Miserable March – The importance of house insurance and the looming gap

26 Mar 2013

The continuing rain and snow is a stark reminder both of the importance of maintaining buildings and contents insurance of you property, particularly if you are in the process of selling,  but also of the urgency of seeking out a buildings insurance quote at a very early stage when looking to purchase a property.

Flooding alone is one of the biggest natural risks to the UK, and the effects of global warming and other climate changes suggests the frequency and impact of such events will increase. There are reportedly more than five million – or one in six – homes in England and Wales at risk of flooding. Official figures from the Association of British Insurers indicate the insurance industry paid out £1.2bn in 2012 and helped 1,300 customers every day to recover from the devastation of flooding.

For homeowners wishing to sell, the question often arises when to cancel their house insurance. While the fine print within residential conveyancing contracts – the Standard Conditions (Fifth Edition) – provides that the buyer takes over the ‘risk’ of damage and destruction from and including the day of exchange of contracts, Sellers are advised not to cancel their own buildings insurance until the day of completion and only once the seller’s conveyancer confirms the sale is complete.

This is because the buyer might withdraw from the purchase even after exchange of contracts, or you as the seller might default allowing the buyer to withdraw leaving your property uninsured.

As for the buyer, if the risk passes on exchange, then that is when they should insure, and many mortgage companies will also require it. Only an alert conveyancer might be able to reverse the risk passing and allow the buyer to refrain from insuring until completion. But such a decision should be carefully discussed between conveyancer and buyer.

Indeed, in very limited circumstances, there might even be a right for either party to terminate a contract before completion where for instance the property has been destroyed – and a sudden panic by the seller ensues to recall if they continued to insure.

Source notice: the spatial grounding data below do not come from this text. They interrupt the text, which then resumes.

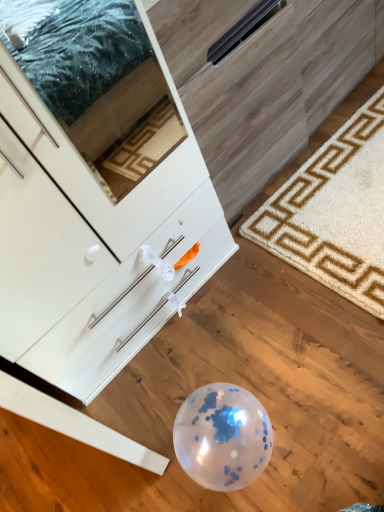 Question: Is white textured rug at lower right wider or thinner than white glossy cabinet at lower left?

Choices:
 (A) wide
 (B) thin

Answer: (B)

Question: Is white textured rug at lower right inside the boundaries of white glossy cabinet at lower left, or outside?

Choices:
 (A) outside
 (B) inside

Answer: (B)

Question: From the image's perspective, is white textured rug at lower right located above or below white glossy cabinet at lower left?

Choices:
 (A) above
 (B) below

Answer: (A)

Question: From their relative heights in the image, would you say white glossy cabinet at lower left is taller or shorter than white textured rug at lower right?

Choices:
 (A) tall
 (B) short

Answer: (A)

Question: Considering the positions of point (66, 92) and point (314, 216), is point (66, 92) closer or farther from the camera than point (314, 216)?

Choices:
 (A) closer
 (B) farther

Answer: (B)

Question: Based on their positions, is white glossy cabinet at lower left located to the left or right of white textured rug at lower right?

Choices:
 (A) left
 (B) right

Answer: (A)

Question: From the image's perspective, relative to white textured rug at lower right, is white glossy cabinet at lower left above or below?

Choices:
 (A) above
 (B) below

Answer: (B) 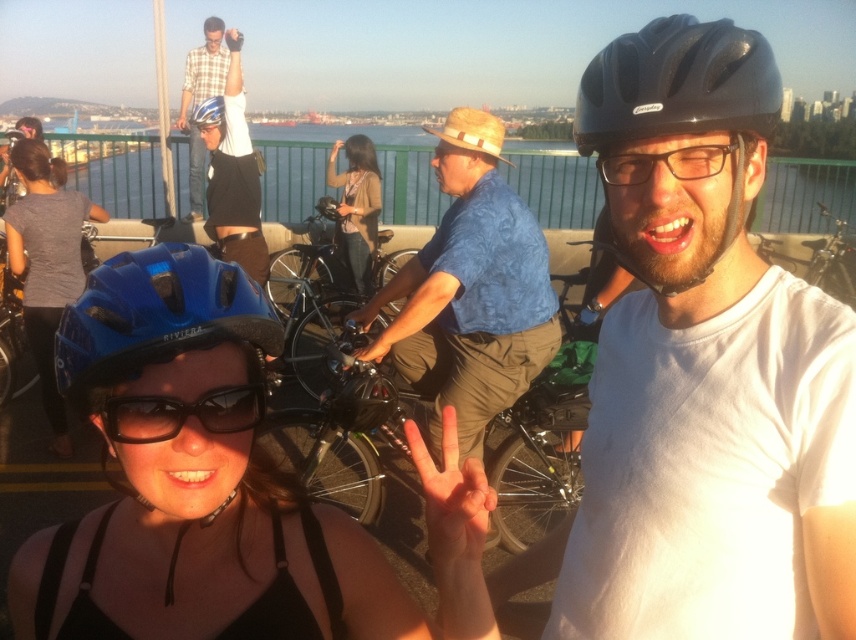 You are a photographer standing at the waterfront and want to take a photo of the clear plastic glasses at center and the matte blue helmet at upper center. Which object should you focus on first to ensure both are in the frame?

The clear plastic glasses at center is in front of the matte blue helmet at upper center, so you should focus on the clear plastic glasses at center first to ensure both are in the frame.

You are a photographer standing at the waterfront bridge. You see the black matte helmet at center and the blue matte helmet at lower left. Which helmet is positioned lower in the image?

The black matte helmet at center is located below the blue matte helmet at lower left, so it is positioned lower in the image.

You are a photographer standing in front of the waterfront scene. You notice the plaid shirt at upper center and the matte blue helmet at upper center in your viewfinder. Which object is wider when viewed from your current position?

The plaid shirt at upper center is wider than the matte blue helmet at upper center. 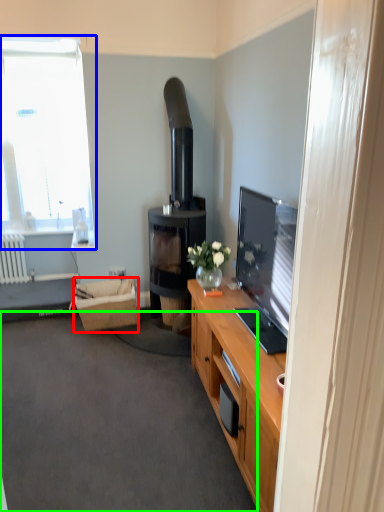 Question: Which object is the farthest from picnic basket (highlighted by a red box)? Choose among these: window (highlighted by a blue box) or plain (highlighted by a green box).

Choices:
 (A) window
 (B) plain

Answer: (A) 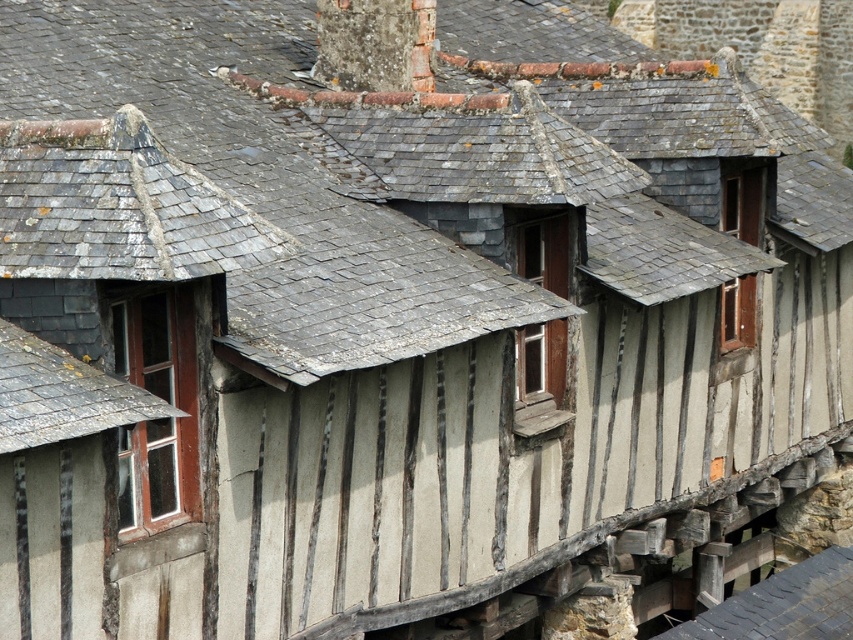 Does point (143, 435) come closer to viewer compared to point (532, 256)?

Yes.

Where is `wooden-framed window at left`? wooden-framed window at left is located at coordinates (160, 419).

Who is more distant from viewer, (x=190, y=500) or (x=106, y=381)?

The point (x=190, y=500) is more distant.

I want to click on wooden-framed window at left, so click(160, 419).

How distant is wooden-framed window at left from wooden window at center-right?

wooden-framed window at left is 71.02 feet from wooden window at center-right.

Between wooden-framed window at left and wooden window at center-right, which one is positioned higher?

wooden window at center-right is above.

Which is in front, point (131, 483) or point (727, 188)?

Point (131, 483) is more forward.

Where is `wooden-framed window at left`? The width and height of the screenshot is (853, 640). wooden-framed window at left is located at coordinates (160, 419). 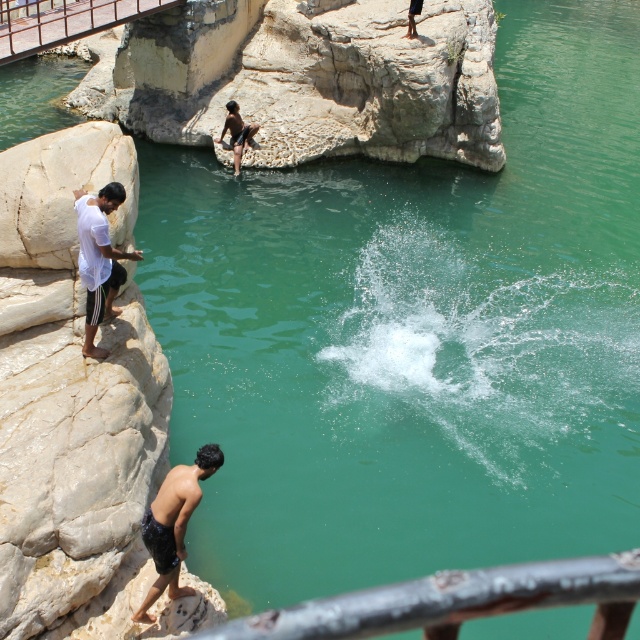 Is black matte shorts at lower left shorter than dark brown skin at center?

In fact, black matte shorts at lower left may be taller than dark brown skin at center.

Which is more to the right, black matte shorts at lower left or dark brown skin at center?

Positioned to the right is black matte shorts at lower left.

Where is `black matte shorts at lower left`? black matte shorts at lower left is located at coordinates (173, 524).

Is rusty metal rail at lower center to the left of black matte shorts at lower left from the viewer's perspective?

Incorrect, rusty metal rail at lower center is not on the left side of black matte shorts at lower left.

Who is more distant from viewer, (317, 634) or (170, 545)?

Positioned behind is point (170, 545).

Who is more forward, (x=524, y=577) or (x=172, y=576)?

Positioned in front is point (x=524, y=577).

Locate an element on the screen. This screenshot has width=640, height=640. rusty metal rail at lower center is located at coordinates (456, 602).

The image size is (640, 640). I want to click on brushed metal rail at upper left, so click(x=64, y=20).

Can you confirm if brushed metal rail at upper left is smaller than white matte shorts at left?

No.

I want to click on brushed metal rail at upper left, so click(64, 20). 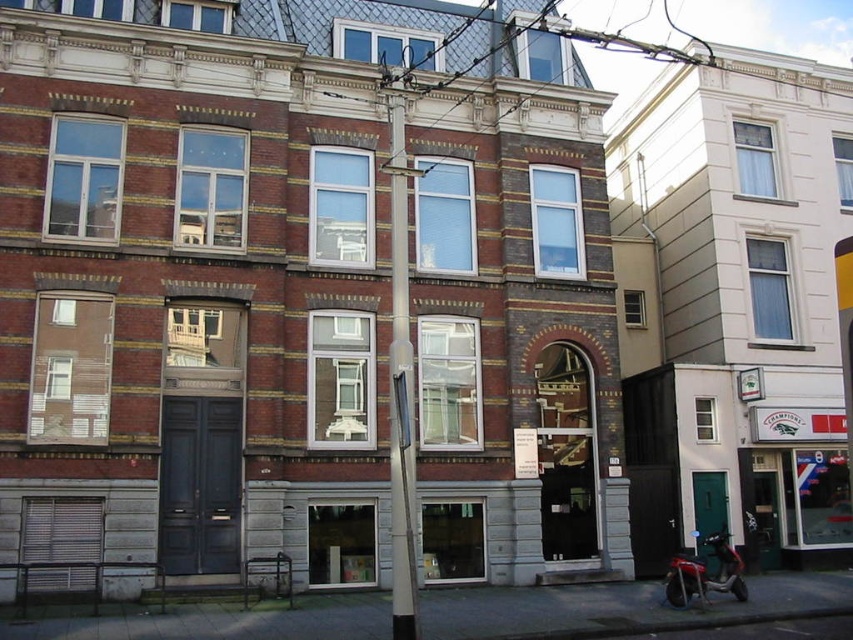 You are standing in front of the residential building and want to locate two specific points marked on the facade. The first point is at coordinates point (408,404) and the second is at point (724,579). Which of these two points is closer to you?

Point (408,404) is in front of point (724,579), so it is closer to you.

You are a delivery person who needs to park your metallic red scooter at lower right near the silver metallic pole at center without blocking the entrance. Considering their sizes, can you park the scooter close to the pole?

The silver metallic pole at center has a greater height compared to metallic red scooter at lower right, so yes, you can park the metallic red scooter at lower right close to the silver metallic pole at center without blocking the entrance as the pole is taller but not necessarily wider.

You are a delivery person trying to park your metallic red scooter at lower right near the entrance of the building. There is a silver metallic pole at center blocking the path. Can you move the scooter to the parking spot behind the pole?

The silver metallic pole at center is in front of the metallic red scooter at lower right, so the scooter cannot be moved to the parking spot behind the pole without first moving the pole. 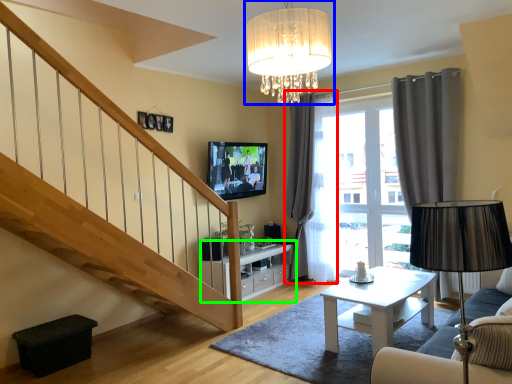 Question: Based on their relative distances, which object is farther from curtain (highlighted by a red box)? Choose from lamp (highlighted by a blue box) and cabinetry (highlighted by a green box).

Choices:
 (A) lamp
 (B) cabinetry

Answer: (A) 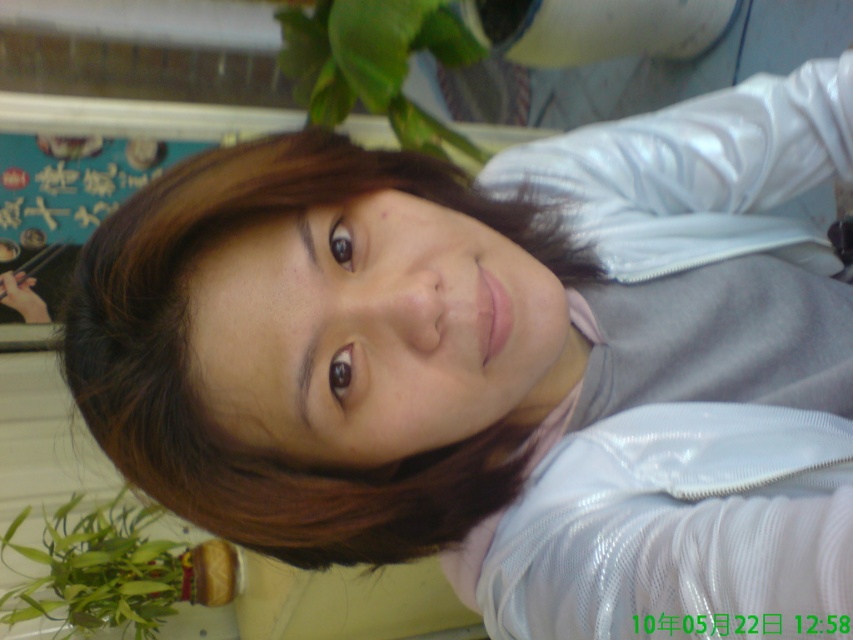 Based on the scene description, can you determine which object is closer to the camera between the brown shiny hair at upper center and the green leafy plant at upper center?

The brown shiny hair at upper center is in front of the green leafy plant at upper center, so it is closer to the camera.

You are a photographer analyzing the composition of this selfie. The image has a point at coordinates point (190, 387). Based on the scene description, what object does this point most likely represent?

The point at coordinates point (190, 387) corresponds to the brown shiny hair at upper center.

Based on the scene description, which object is smaller in size between the brown shiny hair at upper center and the green leafy plant at lower left?

The brown shiny hair at upper center is smaller than the green leafy plant at lower left according to the description. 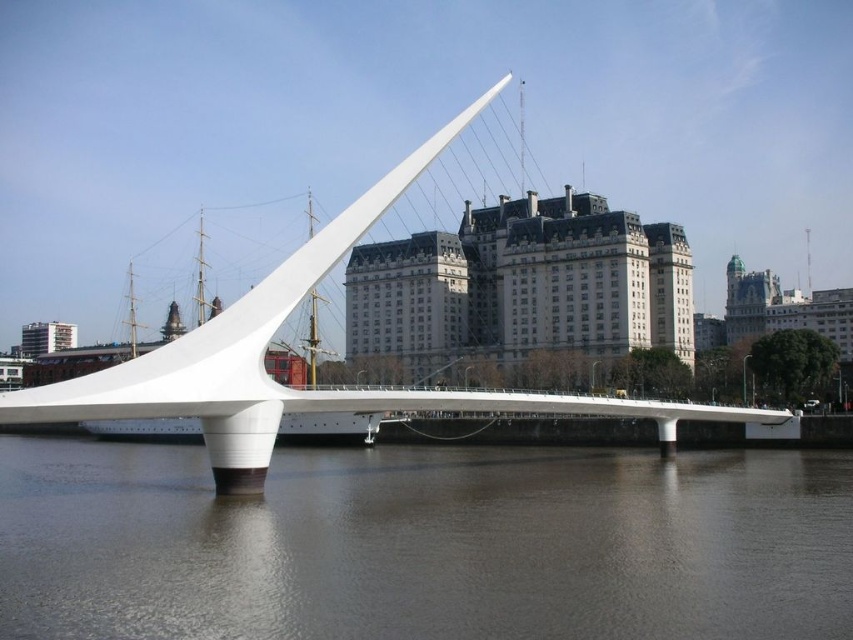 Question: Which point is farther to the camera?

Choices:
 (A) white smooth bridge at center
 (B) brown reflective water at center

Answer: (A)

Question: Which point is closer to the camera?

Choices:
 (A) (699, 618)
 (B) (582, 404)

Answer: (A)

Question: Is brown reflective water at center wider than white smooth bridge at center?

Choices:
 (A) no
 (B) yes

Answer: (B)

Question: Can you confirm if brown reflective water at center is thinner than white smooth bridge at center?

Choices:
 (A) no
 (B) yes

Answer: (A)

Question: Can you confirm if brown reflective water at center is bigger than white smooth bridge at center?

Choices:
 (A) yes
 (B) no

Answer: (B) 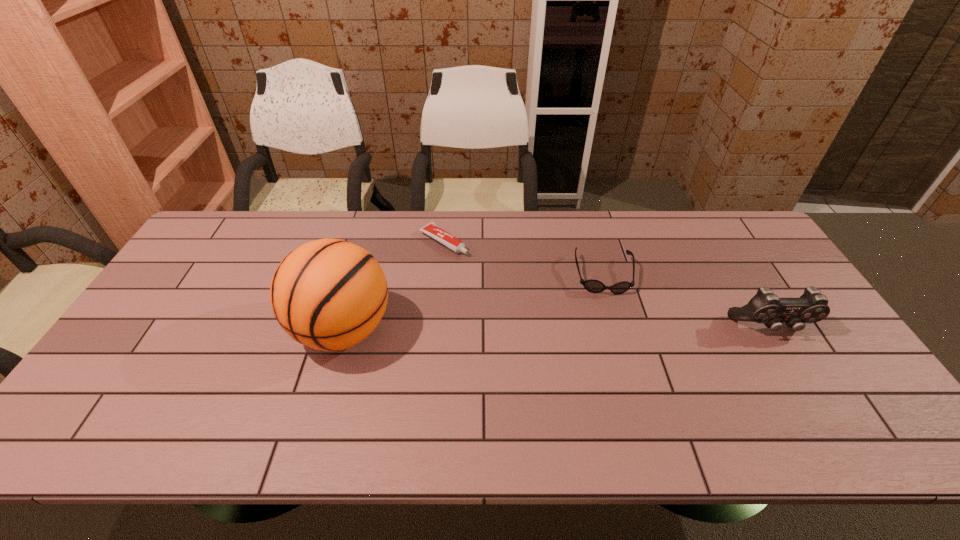 This screenshot has height=540, width=960. I want to click on free space on the desktop that is between the leftmost object and the rightmost object and is positioned on the lenses of the second object from right to left, so click(612, 328).

Locate an element on the screen. free space on the desktop that is between the leftmost object and the control and is positioned at the nozzle of the toothpaste is located at coordinates (576, 328). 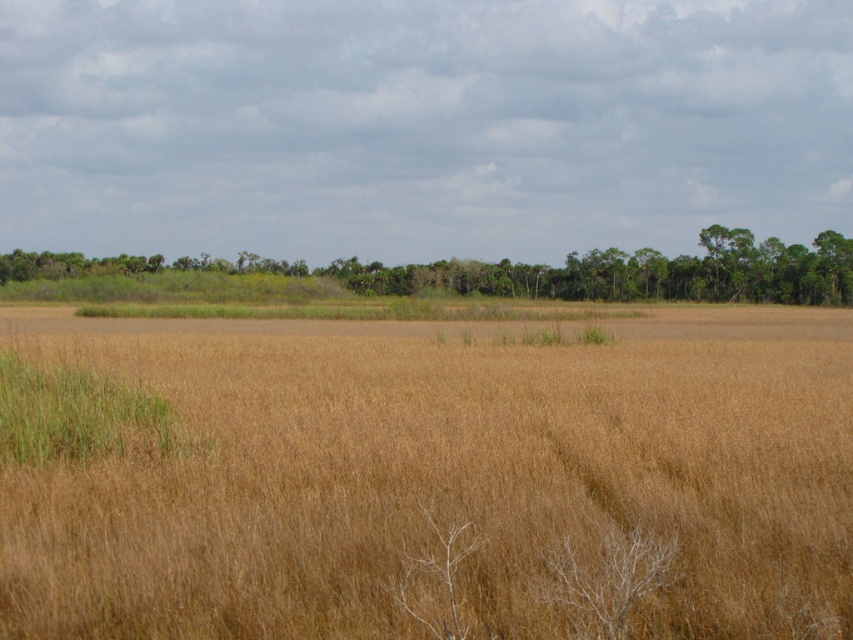 Question: Is brown grassland at center above green leafy trees at center?

Choices:
 (A) no
 (B) yes

Answer: (A)

Question: Is the position of brown grassland at center more distant than that of green leafy trees at center?

Choices:
 (A) no
 (B) yes

Answer: (A)

Question: Can you confirm if brown grassland at center is thinner than green leafy trees at center?

Choices:
 (A) no
 (B) yes

Answer: (B)

Question: Which point is closer to the camera?

Choices:
 (A) green leafy trees at center
 (B) brown grassland at center

Answer: (B)

Question: Which object appears farthest from the camera in this image?

Choices:
 (A) green leafy trees at center
 (B) brown grassland at center

Answer: (A)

However, whilst the buyer will invariably insure from exchange of contracts, they should nevertheless seek out an insurance quote as early as possible. Why is this?

Is the premium much higher than expected due to the property’s risk of flooding, it’s previous flooding, or it’s likelihood of flooding? Is flood insurance or subsidence insurance even covered for the property? Mortgage Lenders have a standard requirement for both to be insured and as a result, homeowners could find it difficult to get the mortgages on their dream home, leaving a chain of hopeful people sorely disappointed many weeks down the line instead.

Until June 2013, there exists an agreement between the Government and the Association of British Insurers (ABI), called the Statement of Principles, that obliges insurance companies to offer flood cover as part of standard insurance policies where they are at significant risk of flooding,  if there are plans in place to reduce that risk within five years. However, in 2008, it was agreed that this current Statement of Principles would not be renewed. This now increase the risk of far more houses being at risk of no flood insurance cover being available. (Worryingly, the Statement of Principles does not apply to homes built since 1 January 2009. Therefore there is no obligation for insurers to offer cover against flood risk for newly-built property. Developers and customers purchasing a property in a new development are encouraged to make sure that the risk of flooding is at a bare minimum.)

Indeed, many other suggestions revolve around providing people with information about flood risk before buying a home, encouragement to fit flood prevention measures, better data sharing between the various bodies that are involved in assessing flood risk (including local authorities, the highways agency, water companies, commercial data providers and the insurance industry).

As a result, conveyancing solicitors are being bombarded with search companies selling ‘Flood Searches’ (or more accurately ‘Flood Data Searches’) which give the impression of some miracle solution but as stated on the Defra website, “the flood data currently published gives information on risk for the general location of a property, rather than for an individual building. It does not usually take account of specific features of your home or business premises, for example, the elevation of the ground floor or whether it has a basement or cellar. You may be able to show that your property is at a much lower risk of flooding than the general area in which it is situated.”  Defra go on to state that “Action taken by the Government, communities, individuals and businesses to reduce levels of local flood risk is the best way of keeping insurance available and cover affordable over the long-term. One of the best ways to do this is for property owners and residents to reduce the chance of their own home being flooded and to minimise the size of any claim should flooding take place….. In some cases specialist brokers may be able to provide better terms than mainstream insurers. Specialist brokers can be found through the British Insurance Brokers’ Association consumer helpline on 0870 950 1790 or via the online their ‘find a broker service’. Consumers can also contact the ABI if they feel they have been unfairly treated by an insurer. They can be reached on 020 7600 3333 or via the ABI website.”

However, the Government still remain in negotiations, and one option remains levy a 6% tax on buildings and contents insurance to be used to protect vulnerable properties until a replacement for the Statement of Principles is in place.